What is the term for a group of liches?

What is the term for a group of liches?

In fantasy fiction, a lich (/ˈlɪtʃ/; cognate to Dutch lijk, German Leiche, Norse lík and Swedish lik all meaning "corpse") is a type of undead creature. [Wikipedia]

A group of unicorns is a blessing. So what is a group of liches?


Terms of venery are a linguistic amusement from the Late Middle Ages.

The Book of St. Albans, printed 1486, offered names for 165 different animal groups, including a gaggle of women, and a diligence of messengers, and influenced the Standard English Lexicon through Gervase Markham's The Gentleman's Academic in 1595.

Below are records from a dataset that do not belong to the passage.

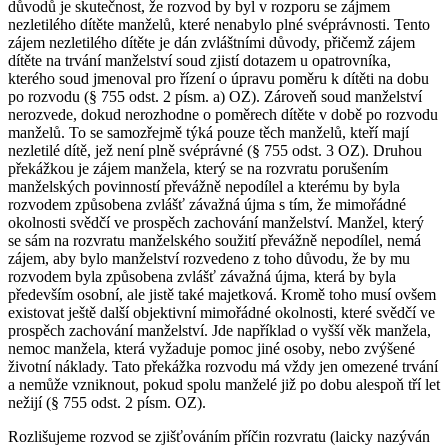
důvodů je skutečnost, že rozvod by byl v rozporu se zájmem
nezletilého dítěte manželů, které nenabylo plné svéprávnosti. Tento
zájem nezletilého dítěte je dán zvláštními důvody, přičemž zájem
dítěte na trvání manželství soud zjistí dotazem u opatrovníka,
kterého soud jmenoval pro řízení o úpravu poměru k dítěti na dobu
po rozvodu (§ 755 odst. 2 písm. a) OZ). Zároveň soud manželství
nerozvede, dokud nerozhodne o poměrech dítěte v době po rozvodu
manželů. To se samozřejmě týká pouze těch manželů, kteří mají
nezletilé dítě, jež není plně svéprávné (§ 755 odst. 3 OZ). Druhou
překážkou je zájem manžela, který se na rozvratu porušením
manželských povinností převážně nepodílel a kterému by byla
rozvodem způsobena zvlášť závažná újma s tím, že mimořádné
okolnosti svědčí ve prospěch zachování manželství. Manžel, který
se sám na rozvratu manželského soužití převážně nepodílel, nemá
zájem, aby bylo manželství rozvedeno z toho důvodu, že by mu
rozvodem byla způsobena zvlášť závažná újma, která by byla
především osobní, ale jistě také majetková. Kromě toho musí ovšem
existovat ještě další objektivní mimořádné okolnosti, které svědčí ve
prospěch zachování manželství. Jde například o vyšší věk manžela,
nemoc manžela, která vyžaduje pomoc jiné osoby, nebo zvýšené
životní náklady. Tato překážka rozvodu má vždy jen omezené trvání
a nemůže vzniknout, pokud spolu manželé již po dobu alespoň tří let
nežijí (§ 755 odst. 2 písm. OZ).
Rozlišujeme rozvod se zjišťováním příčin rozvratu (laicky nazýván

Modern group names often reflect an essential quality of the creatures, for example:

  • a flight of butterflies
  • an intrusion of cockroaches
  • a bask of crocodiles
  • a gaggle of geese
  • a pride of lions
  • a sneak of weasels

Wikipedia.org

Naming groups of animals is fun, and naming sci-fi creatures should be just as fun:

What if a blessing of unicorns ran into a:

  • curse of liches
  • graveyard of liches
  • Hydra of liches
  • morgue of liches
  • stench of liches

Use your goriest imagination of a lych.


I don't think there is an established collective noun for this fictional creature. Unicorns have somewhat an established collective noun because unicorn is a well-known legendary/fictional animal. Blessing can fall under terms of venery and these terms are more prevalent when we are more familiar with the animal and if they are used more frequently in literature.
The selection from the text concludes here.